Storage caching systems leverage memory-based storage (flash or DRAM) installed in the server or on the network to off-load I/O from the traditional shared storage system and storage network. Caching systems automatically place recently accessed data into the memory-based storage area. These systems have the potential to prolong the life of the storage network and overall storage system. They are also a very popular first step on the path to the solid state data center. As a result competitive systems have flooded the market. Here is what to look for.
Many of the caching systems on the market tend to focus on a particular platform. Some, for example, only accelerate VMware environments, others a specific operating system. The key is to find one that will fix your particular I/O problem. For example, if your problem area is VMware, then look for caching systems that specifically support VMware. If you have a Microsoft SQL performance problem then you may be better served by finding a file aware or even SQL aware system.
[ What else do you need? Read Is Scale-Out Storage A Must Have? ]
In addition to supporting the specific platform you need to accelerate, the other consideration is the storage protocol that the platform uses. Caching is a relatively low level I/O activity so these systems need to understand what is happening at a protocol level. As a result, you will see that each of the caching systems will often support a specific protocol. For example, if you are hosting your VMware images on NFS, then look for a caching system that will support NFS.
In-Server or In-Network
An area of confusion with server caching systems is where should the caching occur? Some systems leverage memory-based storage in the server and others are network based. The network-based systems were originally a caching appliance installed between the servers and the storage. It acted as a shock absorber for read traffic. Increasingly, though, we are seeing the systems that network the flash storage that is already installed in the servers, essentially aggregating them into a common pool of storage.

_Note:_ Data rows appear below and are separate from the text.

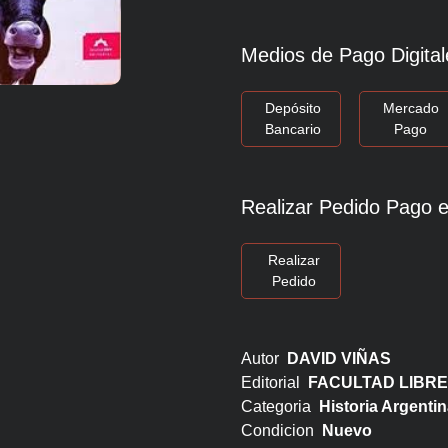
Medios de Pago Digital
Depósito
Mercado
Bancario
Pago
Realizar Pedido Pago e
Realizar
Pedido
Autor
DAVID VIÑAS
Editorial
FACULTAD LIBRE
Categoria
Historia Argentin
Condicion
Nuevo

The obvious differentiator between the implementation types (server vs. network) is that in-server systems are less dependent on the speed and quality of a network in order to maintain performance. But the capacity of memory storage of in-server systems may not be used as efficiently since that capacity is captive to a single host. Also, in-server systems can have performance issues in VMware environments when a VM is migrated. Network systems may introduce latency but they are more resilient to flash or server failure and typically have less issues when VMs are migrated to other servers.
Block vs. File
A final consideration is if the cache is going to be file based or block based. Block-based systems work independent of the files being accessed and move the most active blocks of data into the cache. This capability makes implementation easier in a virtualized environment because the cache can work across VMs.
File-based systems are more aware, and allow for specific files to be monitored and accelerated, in some cases even pinned to the cache storage area. Using a file-based cache may mean either installing inside the caching software inside the Guest OS or leveraging a separate NFS share, but they may be more efficient since they can focus only on the files that need accelerating. As a result, they may require a smaller investment in SSD capacity and therefore less expensive. Some manual interaction is typically required to get this efficiency so there has to be available IT staff to fine-tune them.
Off-storage system caching is a crowded market and we encounter another new vendor at least once a week. There are plenty of good off-storage caching systems but no perfect solutions. The key for product selection is to look for a system that covers your specific performance need. Until the market matures you may also find it better to use two or three systems in your data center based on what needs acceleration.